Chris D’Agostino, e-commerce development manager at office supply company Boise Office Solutions in Itasca, Ill., said that in beta testing, the enhancements in Keynote’s Transaction Perspective 4.0 application provide far more information to help IT staff find and fix any potential problems affecting their site.

D’Agostino said the new detail in site monitoring reports “helps my guys better diagnose what the problem is,” and offers deeper drill-down capabilities to pinpoint network or other system problems. The company had been using an earlier version of the software, which offered far less detail on problems, he said.

An alert function is especially useful because it pages IT staffers and notifies them of a problem whether it is with the site itself or with the Internet. “It gives us a jump on it,” D’Agostino said. That’s important, he said, for a company that booked about one-third of its US$3.5 billion in office product sales online last year.

The new Transaction Perspective 4.0 application will be available next month for US$1,295 per Web address per month, according to the company.

Rod Ketchum, a system architect at recreational equipment company REI in Kent, Wash., said the new Keynote monitoring system has been critical because internal systems don’t always show glitches being experienced by customers on REI’s Web site.

“If you’re not selling stuff, that’s a problem,” Ketchum said. “It’s sometimes hard to know that there’s a failure. To have had this over the holiday season would have been huge. We’ve been up online for about six years now. We’ve never before had that kind of capability.”

John McConnell, an analyst at McConnell Associates in Boulder, Colo., said the new features build upon the company’s earlier monitoring functions by adding important new diagnostics to provide more value for users. “Clearly what they’re really [adding] there is what the market wants,” McConnell said. Being able to use these monitoring tools to run systems more efficiently with less downtime means users will see gains, he said.

One of Keynote’s new products, Data Pulse, is particularly interesting, he said, because it immediately sends Keynote’s performance monitoring data into a customer’s data centre, rather than creating a paper report for processing. That allows real-time access for problem solving, rather than slower manual analysis and repairs, he said.

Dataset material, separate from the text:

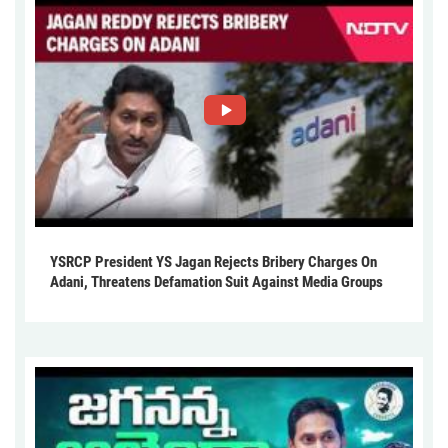
YSRCP President YS Jagan Rejects Bribery Charges On
Adani, Threatens Defamation Suit Against Media Groups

Mike Baglietto, a Keynote senior product manager, said the new enhancements and products are part of the company’s new “total performance management” strategy. The new focus is away from just benchmarking, he said, toward services that look more at a customer’s operations and diagnostic requirements.

Also unveiled by the company are new testing services, triple-verifying alarm services to report problems and new performance testing products for wireless systems.